Half awake, half asleep, I was thinking of tangled tree limbs seen through broken windows. I knew they were waiting to be revealed.
And so in this morning’s quiet I began the process of removing and revealing. There are gentle sounds associated with this studio work. The spray of water from the hose onto outside concrete wetting the paper. A gentle breaking of the surface of the vinegar- soap solution with the dipping of my cloth. And the rhythmic rubbing. Rubbing. Peeling away the paper to reveal the image on the muslin below.
Discovering the images as they emerge is itself a new way of seeing. Before I transferred, the paper copy was a mirror image of what will finally be revealed. Rubbing away the paper film is a discovering of the shapes that interested me from the onset, but now reversed, patterned in a new way.

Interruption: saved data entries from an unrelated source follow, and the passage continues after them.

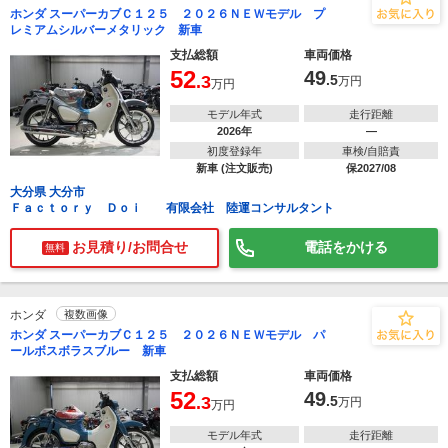
ホンダ スーパーカブＣ１２５ ２０２６ＮＥＷモデル プ
レミアムシルバーメタリック 新車
支払総額
車両価格
52
49
.3
.5
万円
万円
モデル年式
走行距離
2026年
―
初度登録年
車検/自賠責
新車 (注文販売)
保2027/08
大分県 大分市
Ｆａｃｔｏｒｙ Ｄｏｉ 有限会社 陸運コンサルタント
お見積り/お問合せ
電話をかける
無料
ホンダ
複数画像
ホンダ スーパーカブＣ１２５ ２０２６ＮＥＷモデル パ
ールボスボラスブルー 新車
支払総額
車両価格
52
49
.3
.5
万円
万円
モデル年式
走行距離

As I rubbed, discovered, revealed I remembered the experience of shooting the photographs. We were in rural South Carolina, and an abandoned, roofless, vine-filled house was waiting for me. The walk to the house was through a thick bed of pine needles. Wind whispered in the pine trees. The photos I recorded capture that feeling of stillness and loss.
Who lived there? How did the house become abandoned? How long has it been decomposing? Does anyone visit this place? What memories might it hold?
Once the images are assembled as part of a large quilted work, I want the composition to invite the viewer in by conjuring up questions. The questions will become another layer. Memory layer. Captured photo layer. Composed layer. Fabric layer. Dream layer. All held within the tangled tree limbs and broken windows.